Riguardo alla discriminazione dei pazienti, io le posso dire che, almeno dal punto di vista pubblico, le cose non funzionano come dovrebbero. Io personalmente ho visto gente parcheggiata da anni nei vari centri diurni e DSM, tenuti a bada con attività spesso al limite del ridicolo o con tirocini retribuiti con un irrisorio rimborso spese sostenuto da cooperative a cui interessa solo il proprio guadagno, senza avere a cuore un reinserimento vero degli utenti nel tessuto sociale.

Ma visto che lei, da quanto ho capito, ha lavorato presso gli SPDC, le chiedo: perché in questi posti, che sono manicomi in formato small, visto che la gente, spesso viene legata o “sedata” (termine orribile indegno pure per le bestie), non c’è altro se non un viavai degli stessi individui?

Perché quando io ci sono stato, ho incontrato persone (a mio avviso normalissime se non “colpevoli” di avere avuto delle difficoltà sociali) che erano degli habituè degli SPDC, dove entravano e uscivano periodicamente?

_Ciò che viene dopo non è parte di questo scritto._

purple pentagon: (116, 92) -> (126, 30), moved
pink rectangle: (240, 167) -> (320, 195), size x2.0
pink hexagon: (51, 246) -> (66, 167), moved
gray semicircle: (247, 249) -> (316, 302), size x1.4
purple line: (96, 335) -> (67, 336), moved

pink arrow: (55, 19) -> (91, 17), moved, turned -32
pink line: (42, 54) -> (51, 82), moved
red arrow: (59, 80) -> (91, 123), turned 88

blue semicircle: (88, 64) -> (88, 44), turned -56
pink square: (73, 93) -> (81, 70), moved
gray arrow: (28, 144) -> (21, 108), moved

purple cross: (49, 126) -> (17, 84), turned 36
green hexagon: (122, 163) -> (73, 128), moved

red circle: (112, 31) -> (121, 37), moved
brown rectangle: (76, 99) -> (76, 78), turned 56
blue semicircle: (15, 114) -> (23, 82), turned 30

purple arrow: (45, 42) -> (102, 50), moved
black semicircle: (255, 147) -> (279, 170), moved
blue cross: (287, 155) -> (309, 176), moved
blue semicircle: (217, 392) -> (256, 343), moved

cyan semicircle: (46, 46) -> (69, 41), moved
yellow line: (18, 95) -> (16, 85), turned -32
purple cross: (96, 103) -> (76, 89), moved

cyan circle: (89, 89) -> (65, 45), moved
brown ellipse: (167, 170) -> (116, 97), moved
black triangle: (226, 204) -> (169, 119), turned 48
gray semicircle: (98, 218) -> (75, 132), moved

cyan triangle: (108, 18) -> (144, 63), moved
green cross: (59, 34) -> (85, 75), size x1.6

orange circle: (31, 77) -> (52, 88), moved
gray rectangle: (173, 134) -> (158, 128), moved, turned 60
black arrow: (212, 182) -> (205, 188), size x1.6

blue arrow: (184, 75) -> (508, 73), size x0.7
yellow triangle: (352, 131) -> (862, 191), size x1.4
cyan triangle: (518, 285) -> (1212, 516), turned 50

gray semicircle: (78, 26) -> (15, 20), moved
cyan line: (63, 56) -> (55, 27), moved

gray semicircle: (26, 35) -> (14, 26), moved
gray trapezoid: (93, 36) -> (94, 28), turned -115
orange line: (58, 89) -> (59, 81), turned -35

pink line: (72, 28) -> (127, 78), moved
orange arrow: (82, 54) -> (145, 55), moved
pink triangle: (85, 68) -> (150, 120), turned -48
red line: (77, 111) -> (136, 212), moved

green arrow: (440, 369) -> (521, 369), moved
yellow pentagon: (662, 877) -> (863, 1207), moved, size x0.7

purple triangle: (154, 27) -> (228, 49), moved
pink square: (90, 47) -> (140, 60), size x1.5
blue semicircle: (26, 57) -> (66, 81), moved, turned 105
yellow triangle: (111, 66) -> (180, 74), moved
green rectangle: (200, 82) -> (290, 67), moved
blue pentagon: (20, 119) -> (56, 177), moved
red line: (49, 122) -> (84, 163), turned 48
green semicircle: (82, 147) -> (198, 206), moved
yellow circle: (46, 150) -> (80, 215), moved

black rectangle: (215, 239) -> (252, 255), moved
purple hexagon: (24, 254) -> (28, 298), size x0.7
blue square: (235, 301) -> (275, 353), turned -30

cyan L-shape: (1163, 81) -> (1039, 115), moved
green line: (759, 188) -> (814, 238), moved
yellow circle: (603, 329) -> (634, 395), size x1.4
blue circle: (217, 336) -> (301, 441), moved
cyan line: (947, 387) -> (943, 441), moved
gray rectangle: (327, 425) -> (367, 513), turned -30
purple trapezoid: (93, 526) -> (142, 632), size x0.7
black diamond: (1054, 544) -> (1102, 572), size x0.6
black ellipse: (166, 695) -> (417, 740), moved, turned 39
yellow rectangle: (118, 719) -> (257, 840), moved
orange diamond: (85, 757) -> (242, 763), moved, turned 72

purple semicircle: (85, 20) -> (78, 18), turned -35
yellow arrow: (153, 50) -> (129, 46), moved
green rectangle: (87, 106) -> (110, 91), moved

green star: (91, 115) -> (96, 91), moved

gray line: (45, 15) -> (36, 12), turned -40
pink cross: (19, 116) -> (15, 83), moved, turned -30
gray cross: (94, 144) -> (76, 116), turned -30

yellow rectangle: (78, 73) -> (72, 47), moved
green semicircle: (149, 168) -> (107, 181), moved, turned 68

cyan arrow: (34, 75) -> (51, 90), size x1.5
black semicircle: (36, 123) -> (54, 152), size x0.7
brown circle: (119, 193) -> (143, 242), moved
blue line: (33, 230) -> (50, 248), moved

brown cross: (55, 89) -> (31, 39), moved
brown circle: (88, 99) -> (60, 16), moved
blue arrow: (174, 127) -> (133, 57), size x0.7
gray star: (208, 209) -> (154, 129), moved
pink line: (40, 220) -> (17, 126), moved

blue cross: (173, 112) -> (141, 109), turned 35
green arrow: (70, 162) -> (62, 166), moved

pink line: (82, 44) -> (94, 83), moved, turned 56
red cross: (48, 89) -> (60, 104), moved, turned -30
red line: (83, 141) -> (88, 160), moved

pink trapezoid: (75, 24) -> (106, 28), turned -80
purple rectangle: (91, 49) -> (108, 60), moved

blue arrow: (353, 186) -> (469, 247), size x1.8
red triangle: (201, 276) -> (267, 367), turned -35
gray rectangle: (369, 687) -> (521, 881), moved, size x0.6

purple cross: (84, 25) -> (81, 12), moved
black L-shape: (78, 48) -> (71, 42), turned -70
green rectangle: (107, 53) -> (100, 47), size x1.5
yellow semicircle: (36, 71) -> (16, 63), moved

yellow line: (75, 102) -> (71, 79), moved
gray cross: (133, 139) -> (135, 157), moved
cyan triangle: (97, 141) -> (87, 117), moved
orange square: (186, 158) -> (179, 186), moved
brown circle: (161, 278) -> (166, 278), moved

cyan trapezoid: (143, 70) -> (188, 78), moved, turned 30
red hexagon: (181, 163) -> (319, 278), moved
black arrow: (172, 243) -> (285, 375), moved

È chiaro allora che la “cura” da voi somministrata non funziona, né tantomeno è in grado di “guarire” alcunché.  Come si può preoccuparsi della discriminazione dei pazienti, quando l’unica preoccupazione è che vengano sedati e rispediti a casa o nelle comunità per tenerli buoni, fregandosene delle reali motivazioni dietro alla loro “follia”?

Nella mia esperienza, posso però dirle che solo una psichiatra (almeno in apparenza), aveva compreso veramente la situazione, andando oltre l’etichetta del “disturbo bipolare”. Ma come si fa a parlare di non discriminare i pazienti, se poi vengono ridotti a mera “cosa biologica”?

Con questo la ringrazio in anticipo per l’attenzione che mi dedicherà leggendo questa mail, e mi scuso se mi sono un po’ dilungato. Però, ripeto, visti i suoi post animati da sincero interesse per la materia, mi sono sentito di fare queste considerazioni.